2012-12-15 08:27:23 PM  
Because Jesus Christ, how long can you stretch this story out?
 
2012-12-15 08:48:24 PM  
So was all the shiat that CS Lewis wrote. So what? The question is whether it's a good story or not.

And let's face it, Tolkein was a pretty boring storyteller.
 
2012-12-15 08:58:58 PM  
I'd follow Gandalf or Aslan over most of the bible.

They kick ass and are intelligently designed.
 
2012-12-15 09:00:08 PM  

Lsherm: Tolkein was a staunch Catholic, but he wasn't particularly overt in his books. Well, as long as you don't count all the goddamn singing his characters do.


I don't view them as religious stories, except in that Tolkien's religion would have informed his world view and his sense of what is right and what is wrong. Frodo and Bilbo are not allegorical Jesuses (Jesii?) they're more along the lines of Joseph Campbell's hero with a thousand faces.
 
2012-12-15 09:02:43 PM  

AverageAmericanGuy: And let's face it, Tolkein was a pretty boring storyteller.


I tried reading The Hobbit in middle school. I didn't get very far before I was bored out of my skull. I preferred Stephen King and Michael Crichton over Tolkein.
 
2012-12-15 09:09:12 PM  

antidisestablishmentarianism: AverageAmericanGuy: And let's face it, Tolkein was a pretty boring storyteller.

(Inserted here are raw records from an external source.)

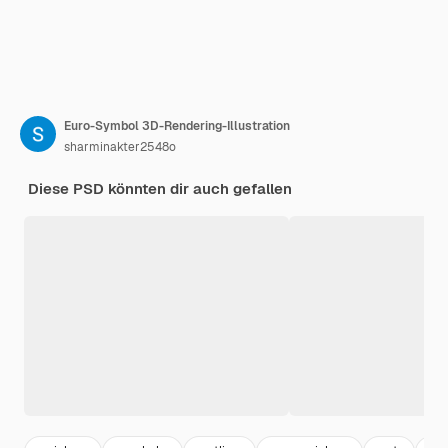
Euro-Symbol 3D-Rendering-Illustration
sharminakter2548o
Diese PSD könnten dir auch gefallen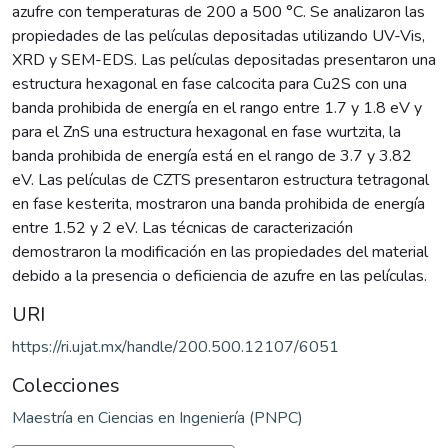
azufre con temperaturas de 200 a 500 °C. Se analizaron las
propiedades de las películas depositadas utilizando UV-Vis,
XRD y SEM-EDS. Las películas depositadas presentaron una
estructura hexagonal en fase calcocita para Cu2S con una
banda prohibida de energía en el rango entre 1.7 y 1.8 eV y
para el ZnS una estructura hexagonal en fase wurtzita, la
banda prohibida de energía está en el rango de 3.7 y 3.82
eV. Las películas de CZTS presentaron estructura tetragonal
en fase kesterita, mostraron una banda prohibida de energía
entre 1.52 y 2 eV. Las técnicas de caracterización
demostraron la modificación en las propiedades del material
debido a la presencia o deficiencia de azufre en las películas.
URI
https://ri.ujat.mx/handle/200.500.12107/6051
Colecciones
Maestría en Ciencias en Ingeniería (PNPC)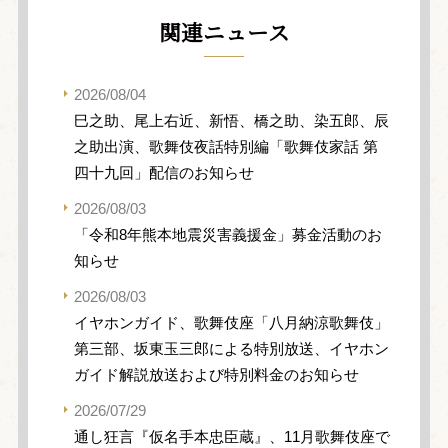
関連ニュース
2026/08/04
巳之助、尾上右近、新悟、橋之助、染五郎、辰
之助出演、歌舞伎夜話特別編「歌舞伎家話 第
四十九回」配信のお知らせ
2026/08/03
「令和8年熊本地震災害義援金」募金活動のお
知らせ
2026/08/03
イヤホンガイド、歌舞伎座「八月納涼歌舞伎」
第三部、坂東玉三郎による特別放送、イヤホン
ガイド解説放送および特別料金のお知らせ
2026/07/29
通し狂言『仮名手本忠臣蔵』、11月歌舞伎座で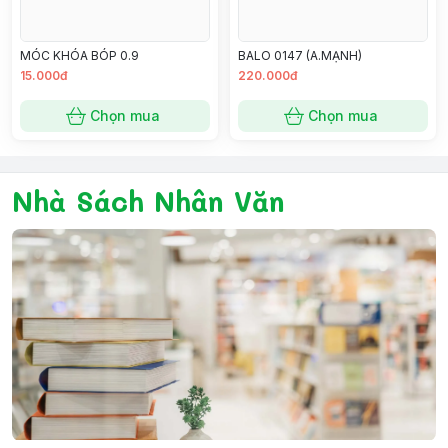
MÓC KHÓA BÓP 0.9
BALO 0147 (A.MẠNH)
15.000đ
220.000đ
Chọn mua
Chọn mua
Nhà Sách Nhân Văn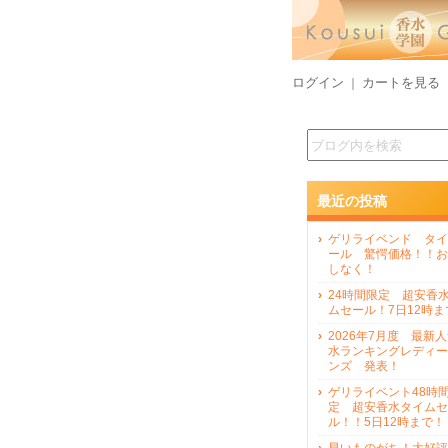
ログイン
カートを見る
｜
最近の投稿
ゲリライベンド タイ
ール 驚愕価格！！お
しなく！
24時間限定 超安香
ムセール！7日12時ま
2026年7月度 最新
水ランキングレディー
ンズ 発表！
ゲリライベント48時
定 超安香水タイムセ
ル！！5日12時まで！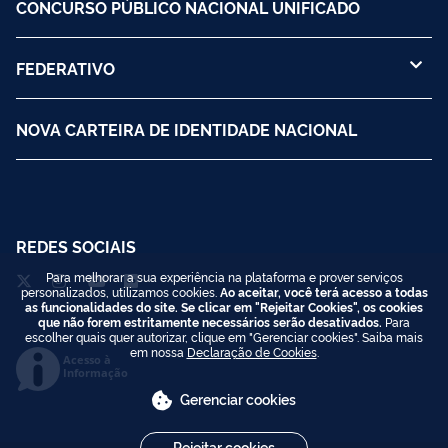
CONCURSO PÚBLICO NACIONAL UNIFICADO
FEDERATIVO
NOVA CARTEIRA DE IDENTIDADE NACIONAL
REDES SOCIAIS
Para melhorar a sua experiência na plataforma e prover serviços
personalizados, utilizamos cookies.
Ao aceitar, você terá acesso a todas
as funcionalidades do site. Se clicar em "Rejeitar Cookies", os cookies
que não forem estritamente necessários serão desativados.
Para
escolher quais quer autorizar, clique em "Gerenciar cookies". Saiba mais
em nossa
Declaração de Cookies
.
Acesso à
Informação
Gerenciar cookies
Rejeitar cookies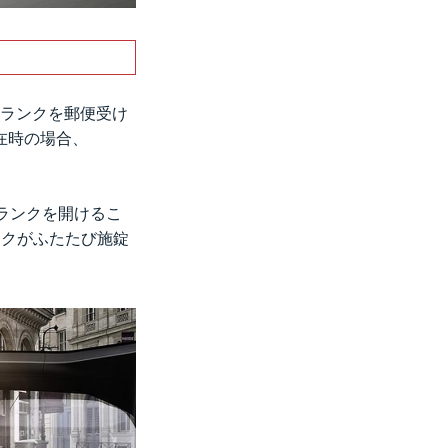
トランクを郵便受け
在時の場合、
ランクを開けるこ
ンクがふたたび施錠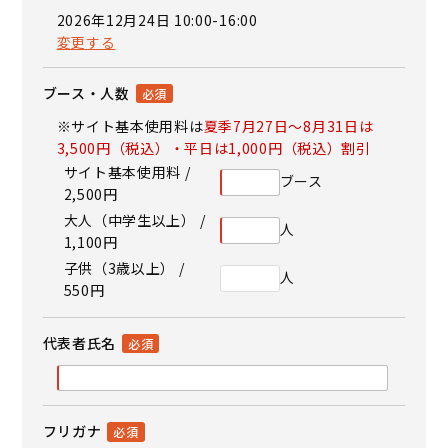
2026年12月24日 10:00-16:00
変更する
ブース・人数
※サイト基本使用料は
夏季7月27日～8月31日は
3,500円（税込）・平日は1,000円（税込）割引
サイト基本使用料 /
ブース
2,500円
大人（中学生以上） /
人
1,100円
子供（3歳以上） /
人
550円
代表者氏名
フリガナ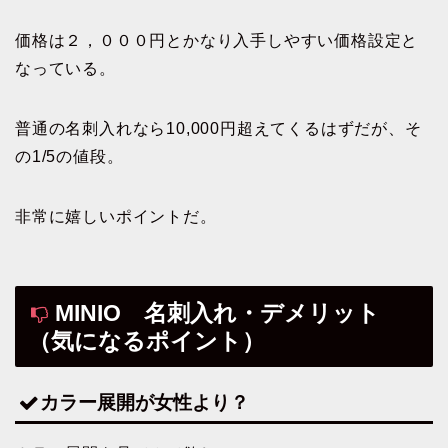
価格は２，０００円とかなり入手しやすい価格設定と
なっている。
普通の名刺入れなら10,000円超えてくるはずだが、そ
の1/5の値段。
非常に嬉しいポイントだ。
MINIO 名刺入れ・デメリット
（気になるポイント）
カラー展開が女性より？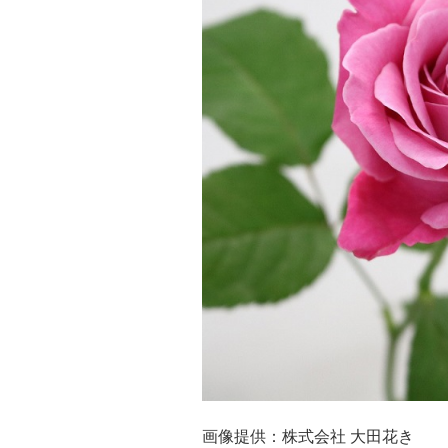
画像提供：株式会社 大田花き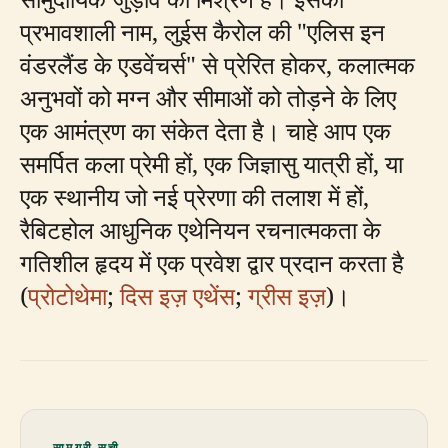
प्रभावशाली नाम, लुईस कैरोल की "एलिस इन
वंडरलैंड के एडवेंचर्स" से प्रेरित होकर, कलात्मक
अनुभवों को मग्न और सीमाओं को तोड़ने के लिए
एक आमंत्रण का संकेत देता है। चाहे आप एक
समर्पित कला प्रेमी हों, एक जिज्ञासु यात्री हों, या
एक स्थानीय जो नई प्रेरणा की तलाश में हों,
रैबिटहोल आधुनिक एथेनियन रचनात्मकता के
गतिशील हृदय में एक प्रवेश द्वार प्रदान करता है
(
प्रोटोथेमा
;
दिस इज़ एथेंस
;
ग्रीस इज़
)।
सामग्री सूची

I tried reading The Hobbit in middle school. I didn't get very far before I was bored out of my skull. I preferred Stephen King and Michael Crichton over Tolkein.


Try Bored of The Rings

/much more entertaining
//Tolkein bored me sh*tless, too
 
2012-12-15 09:14:04 PM  

MaudlinMutantMollusk:
Try Bored of The Rings

/much more entertaining



I got a copy of that from Bogey's Books in Davis, but I'll be damned if I can remember what happened to it.
 
2012-12-15 09:25:44 PM  
i1079.photobucket.com
 
2012-12-15 09:26:21 PM  

antidisestablishmentarianism: AverageAmericanGuy: And let's face it, Tolkein was a pretty boring storyteller.

I tried reading The Hobbit in middle school. I didn't get very far before I was bored out of my skull. I preferred Stephen King and Michael Crichton over Tolkein.


What do you think of the Twilight series?
 
2012-12-15 09:27:17 PM  
Pfft! Next thing you'll be trying to tell me The Chronicles of Narnia is some kind of Christian allegory.
 
2012-12-15 09:27:27 PM  
IMO the case for LOTR being a religious morality play is much stronger The Hobbitt grew from a series of bedtime stories Tolkien told his children - while there may have been some nugget of a religious moral to the stories buried here and there it wasn't really meant as such.
 
2012-12-15 09:29:14 PM  
Yes, with all the Norse themes and Celtic imagery, it's easy to see the Christian basis in there.

....why do people keep trying?
 
2012-12-15 09:32:25 PM  
Only in the sense that Tolkien wrote fiction that reflected his worldview. You can't separate Tolkien's faith from his work because you can't separate his faith from his life. His work is going to reflect that because it was important to him, just like his work reflects his love of nature and his belief that industrialized factories were dehumanizing.
 
2012-12-15 09:34:11 PM  
a professor of English at Asbury University, a Christian liberal arts college near Lexington, Ky

"What a waste of time."
 
2012-12-15 09:35:38 PM  
Jesus.
 
2012-12-15 09:40:47 PM  
I'll join in with the group that says Tolkiens writing was boring. It was, I'm not saying that they weren't interesting just that they did little to hold my interest. And yes, I am a reader of real books
 
2012-12-15 09:42:12 PM  

fusillade762: Pfft! Next thing you'll be trying to tell me The Chronicles of Narnia is some kind of Christian allegory.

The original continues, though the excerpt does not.